In the $5n$-stage system logic within each stage in the original 5-stage system must be split into $n$ pieces. If that is done ideally the time for that logic would be $t_l/n$, where $t_l$ is the logic time in a stage in the 5-stage system. But because logic cannot be perfectly divided some stages might take longer.
(c) Consider the BHT of a bimodal branch predictor. An entry would contain a CTI type, a two-bit counter, a branch target, and perhaps a tag. The tag would be used like a cache tag, but does not need to be as large. For this problem only consider branches.

How large would the target need to be to predict MIPS branches? *Hint: The answer is not 32 bits.*

Since the address of the branch is known, the target field need only hold the displacement. The predictor hardware can then compute \( PC + 4 + 4 \times \text{DISP} \). So the target field size would be **16 bits**.

Explain what the predictor can do with the tag to improve prediction accuracy.

If the tag doesn’t match then the target will very likely be wrong, in fact, the instruction being fetched might not be a branch (or other CTI) at all. So when the tag doesn’t match predict not taken, which is correct for non-CTIs and about half the branches.

(d) A four-way statically scheduled processor is much less expensive than a four-way dynamically scheduled processor. Why would the dynamically scheduled processor run some code faster than the statically processor even when the code was compiled with a good compiler that targeted the specific four-way implementation?

Specific advantage of dynamically scheduled processor for some code.

The compiler can schedule for fixed (always the same) latencies, such as those for floating point instructions, but the latency of load instructions depends upon where the data is found (e.g., L1 cache, L2 cache, memory). In a region of code containing several loads, a compiler might be able to schedule one of those loads assuming an L2 cache hit (an L1 miss), but it would be difficult to find enough non-dependent instructions to schedule assuming all loads missed the cache. In contrast the dynamically scheduled processor could execute non-dependent instructions following any load that missed. Note: An L2 hit has on the order of a 15 cycle latency.

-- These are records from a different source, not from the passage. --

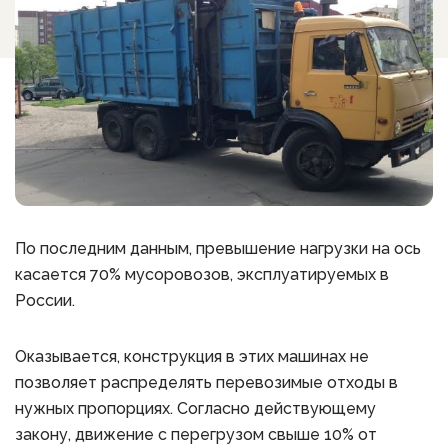
По последним данным, превышение нагрузки на ось
касается 70% мусоровозов, эксплуатируемых в
России.
Оказывается, конструкция в этих машинах не
позволяет распределять перевозимые отходы в
нужных пропорциях. Согласно действующему
закону, движение с перегрузом свыше 10% от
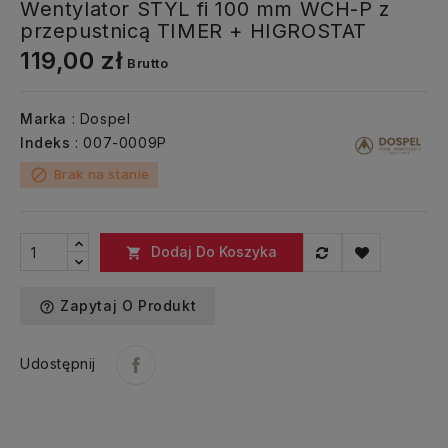
Wentylator STYL fi 100 mm WCH-P z
przepustnicą TIMER + HIGROSTAT
119,00 zł
Brutto
Marka
: Dospel
Indeks
: 007-0009P
Brak na stanie
block
Dodaj Do Koszyka

Zapytaj O Produkt
help_outline
Udostępnij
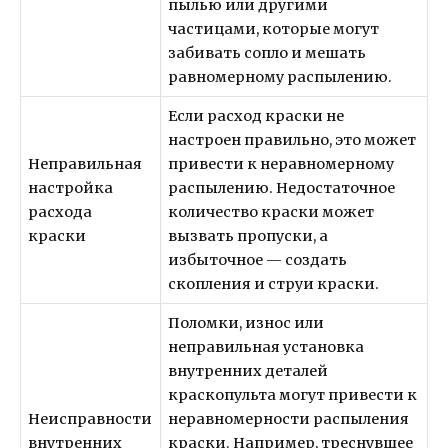
пылью или другими
частицами, которые могут
забивать сопло и мешать
равномерному распылению.
Если расход краски не
настроен правильно, это может
Неправильная
привести к неравномерному
настройка
распылению. Недостаточное
расхода
количество краски может
краски
вызвать пропуски, а
избыточное — создать
скопления и струи краски.
Поломки, износ или
неправильная установка
внутренних деталей
краскопульта могут привести к
Неисправности
неравномерности распыления
внутренних
краски. Например, треснувшее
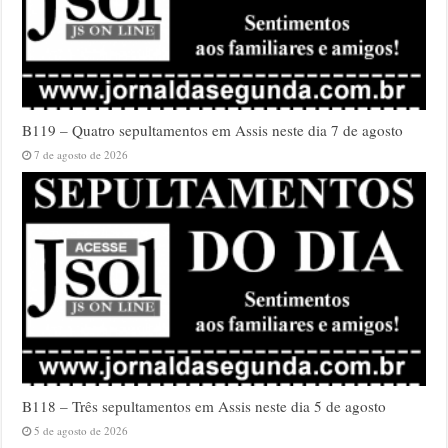
B119 – Quatro sepultamentos em Assis neste dia 7 de agosto
7 de agosto de 2026
B118 – Três sepultamentos em Assis neste dia 5 de agosto
5 de agosto de 2026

Another advantage is for branches. The compiler has most freedom to schedule within basic blocks, but in many types of programs they are small, about 10 instructions. Though a compiler can draw instructions from before and after a basic block this can slow code down because some of those boosted instructions will not need to be executed for some branch outcomes. In contrast the dynamically scheduled processor works with the actual path taken (actual branch outcomes) and so is not affected by branches.

Describe properties of code that would run at the same rate on the two processors.

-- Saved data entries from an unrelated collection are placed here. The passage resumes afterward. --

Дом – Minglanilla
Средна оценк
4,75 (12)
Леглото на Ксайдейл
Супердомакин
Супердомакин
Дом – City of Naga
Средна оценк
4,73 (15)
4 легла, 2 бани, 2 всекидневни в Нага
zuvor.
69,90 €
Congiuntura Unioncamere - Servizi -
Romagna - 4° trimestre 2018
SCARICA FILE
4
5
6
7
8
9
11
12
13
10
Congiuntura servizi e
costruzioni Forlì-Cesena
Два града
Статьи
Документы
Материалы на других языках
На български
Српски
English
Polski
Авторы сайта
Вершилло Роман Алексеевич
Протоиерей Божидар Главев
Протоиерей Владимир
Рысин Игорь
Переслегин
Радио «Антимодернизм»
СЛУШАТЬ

Code that has large basic blocks, loads that always hit the L1 cache, and that has large distances between dependent instructions. A compiler can do a good job scheduling this kind of code, and so the dynamically scheduled processor's advantages are won't apply.
(e) In many VLIW ISAs the bundle size is 3 slots. Describe a disadvantage of making a VLIW ISA with a larger bundle size.

✓ Disadvantage of larger bundle size.

Branch targets in VLIW ISA's must be at the start of a bundle. So if the bundle size were larger the compiler might need to insert more `nop` instructions at the end of a bundle to push a branch target to the beginning of a bundle.

(f) A tester measuring the performance of a system using SPECcpu has the source code to SPECcpu programs. Why is that important to the goals of the suite?

✓ Source code important to SPECcpu goals?

A goal of SPECcpu is to measure the performance potential of new implementations and new ISA's. For the performance potential of a new implementation of an existing ISA to be reached the code has to be compiled for that implementation. This can be done by the tester using the source code. (With the alternative of having SPECcpu distribute binaries [compiled code] the code might be compiled for some older implementation.) The source code is completely necessary new ISA's (say, if the tester had the very first system with this new ISA), since there would be no way for the binary to be packaged with SPECcpu.